Matteo Bortone, con la sua ultima fatica, propone un viaggio sonoro che trascende i generi, fondendo elementi jazzistici con influenze moderne, creando un'esperienza d'ascolto che è al tempo stesso cerebrale ed emotiva. La sua band, composta da Julien Pontvianne al sax tenore, Benjamin Garson alla chitarra, Yannick Lestra a rhodes e synth, e Ariel Tessier alla batteria, forma un ensemble coeso e creativo, dove ogni strumento contribuisce a tessere una trama musicale complessa e avvolgente. Le composizioni di Bortone si distinguono per la loro capacità di costruire atmosfere suggestive, invitando l'ascoltatore in un mondo sonoro unico. D'altra parte, Federico Calcagno e la sua formazione "The Dolphians Line Up" dimostrano una straordinaria abilità nel combinare strumentazioni classiche del jazz con elementi inaspettati, come il violino di Anais Drago o le incursioni vocali di Beatrice Sberna e Davide Sartori. I brani scelti, tra cui "The Great Opening" e "Wake Up Humanity!", sono esempi perfetti di come il jazz possa evolversi e integrare nuove espressioni artistiche, mantenendo al contempo un'identità forte e riconoscibile. La formazione, che include Gianluca Zanello e Luca Ceribelli ai sassofoni, Andrea Mellace al vibrafono, Stefano Zambon al contrabbasso e Stefano Grasso alla batteria e percussioni, si rivela un collettivo di talenti capace di esplorare sonorità diverse con grande maestria e originalità.

Roberto Ottaviano e le Sfide del "Dark Sides"
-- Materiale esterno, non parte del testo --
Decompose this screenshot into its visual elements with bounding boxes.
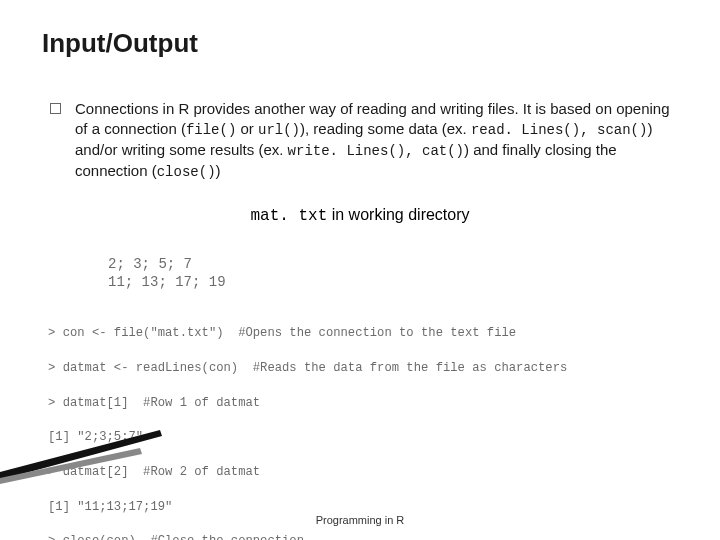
- code-write: write. Lines(), cat(): [288, 143, 464, 159]
- para-text-6: ): [216, 162, 221, 179]
- mat-line-1: 2; 3; 5; 7: [108, 256, 226, 274]
- body-paragraph: Connections in R provides another way of…: [75, 99, 678, 182]
- slide: Input/Output Connections in R provides a…: [0, 0, 720, 225]
- footer-text: Programming in R: [0, 514, 720, 526]
- code-file: file(): [186, 122, 236, 138]
- caption-filename: mat. txt: [250, 207, 327, 225]
- code-close: close(): [157, 164, 216, 180]
- bullet-item: Connections in R provides another way of…: [50, 99, 678, 182]
- code-read: read. Lines(), scan(): [471, 122, 647, 138]
- code-line-5: > datmat[2] #Row 2 of datmat: [48, 464, 567, 481]
- caption: mat. txt in working directory: [42, 206, 678, 225]
- code-line-1: > con <- file("mat.txt") #Opens the conn…: [48, 325, 567, 342]
- slide-title: Input/Output: [42, 28, 678, 59]
- mat-line-2: 11; 13; 17; 19: [108, 274, 226, 292]
- code-line-3: > datmat[1] #Row 1 of datmat: [48, 395, 567, 412]
- code-line-4: [1] "2;3;5;7": [48, 429, 567, 446]
- code-line-7: > close(con) #Close the connection: [48, 533, 567, 540]
- para-text-2: or: [236, 120, 258, 137]
- para-text-3: ), reading some data (ex.: [300, 120, 471, 137]
- r-console-code: > con <- file("mat.txt") #Opens the conn…: [48, 308, 567, 540]
- mat-file-contents: 2; 3; 5; 7 11; 13; 17; 19: [108, 256, 226, 291]
- code-line-2: > datmat <- readLines(con) #Reads the da…: [48, 360, 567, 377]
- bullet-icon: [50, 103, 61, 114]
- code-url: url(): [258, 122, 300, 138]
- caption-text: in working directory: [327, 206, 469, 223]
Il rinomato sassofonista Roberto Ottaviano porta all'attenzione degli ascoltatori il suo progetto "Dark Sides", un'opera che si distingue per la sua profondità e per le sue esplorazioni sonore audaci. Con brani come "Preachers And Merchants", "Musk Aroma Therapy For Trumpeters", "Syte" e "Goin' Home", Ottaviano dimostra una continua ricerca artistica che lo porta a mescolare il sax soprano e il clarinetto con strumenti e suoni inusuali. La sua formazione include Peppe Frana all'oud, Luca "DJ Rocca" Roccatagliati alle elettroniche, loops e sampling, Giorgio Vendola al contrabbasso e alle elettroniche, e Ermanno Baron alla batteria e percussioni. Questa combinazione di strumenti tradizionali e tecnologie moderne crea un soundscapes ricco e avvincente, che sfida le convenzioni del jazz e introduce l'ascoltatore in territori musicali inesplorati. "Dark Sides" non è solo un album, ma un'affermazione artistica che consolida la posizione di Ottaviano come uno dei musicisti più innovativi e coraggiosi della scena jazz italiana e internazionale, capace di evocare atmosfere intense e contemplative attraverso la sua musica.

Nel suo lavoro "Dark Sides", Roberto Ottaviano si immerge in un universo sonoro dove la tradizione jazzistica incontra l'elettronica e le sonorità mediorientali, grazie all'inclusione dell'oud. Questo progetto è una testimonianza della sua incessante volontà di superare i confini musicali, proponendo un'esperienza d'ascolto che è al tempo stesso complessa e accessibile. I brani scelti, con i loro titoli evocativi, suggeriscono un viaggio attraverso temi profondi e riflessioni intime, tradotte in musica attraverso arrangiamenti sofisticati e improvvisazioni magistrali. La presenza di "DJ Rocca" Roccatagliati con le sue elettroniche, i loops e i sampling, insieme alle elettroniche di Giorgio Vendola, aggiunge una dimensione contemporanea e sperimentale, creando texture sonore inaspettate che si fondono armoniosamente con le melodia e l'armonia più tradizionali. Ermanno Baron alla batteria e alle percussioni fornisce un supporto ritmico versatile e dinamico, capace di adattarsi alle diverse atmosfere create. L'opera "Dark Sides" rappresenta un punto di arrivo significativo nel percorso artistico di Ottaviano, confermando la sua capacità di innovare e di mantenere alta la qualità della sua proposta musicale, rendendola sempre fresca e rilevante nel panorama del jazz moderno.